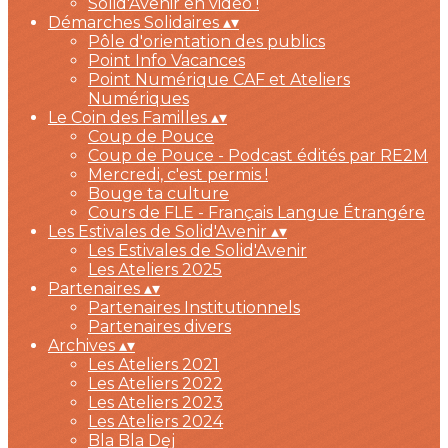
Solid'Avenir en vidéo !
Démarches Solidaires
▴
▾
Pôle d'orientation des publics
Point Info Vacances
Point Numérique CAF et Ateliers
Numériques
Le Coin des Familles
▴
▾
Coup de Pouce
Coup de Pouce - Podcast édités par RE2M
Mercredi, c'est permis !
Bouge ta culture
Cours de FLE - Français Langue Étrangére
Les Estivales de Solid'Avenir
▴
▾
Les Estivales de Solid'Avenir
Les Ateliers 2025
Partenaires
▴
▾
Partenaires Institutionnels
Partenaires divers
Archives
▴
▾
Les Ateliers 2021
Les Ateliers 2022
Les Ateliers 2023
Les Ateliers 2024
Bla Bla Dej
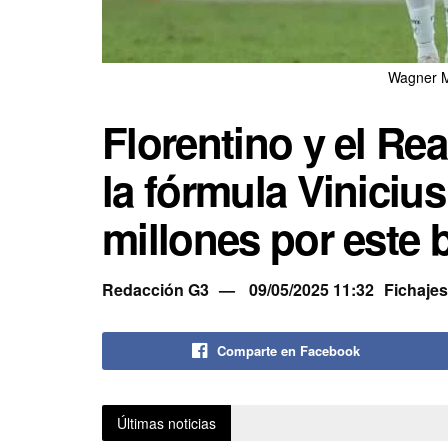
Wagner M
Florentino y el Rea
la fórmula Viniciu
millones por este 
Redacción G3
09/05/2025 11:32
Fichajes
Comparte en Facebook
Últimas noticias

.....

* **About this exercise**
Transcribe exactly, and only, the lines from the one with "Point Numérique CAF et Ateliers" through the final line of the data above. The pictures stay out.

* **Result of this task**
Point Numérique CAF et Ateliers
Numériques
Le Coin des Familles
▴
▾
Coup de Pouce
Coup de Pouce - Podcast édités par RE2M
Mercredi, c'est permis !
Bouge ta culture
Cours de FLE - Français Langue Étrangére
Les Estivales de Solid'Avenir
▴
▾
Les Estivales de Solid'Avenir
Les Ateliers 2025
Partenaires
▴
▾
Partenaires Institutionnels
Partenaires divers
Archives
▴
▾
Les Ateliers 2021
Les Ateliers 2022
Les Ateliers 2023
Les Ateliers 2024
Bla Bla Dej
Wagner M
Florentino y el Rea
la fórmula Viniciu
millones por este 
Redacción G3
09/05/2025 11:32
Fichajes
Comparte en Facebook
Últimas noticias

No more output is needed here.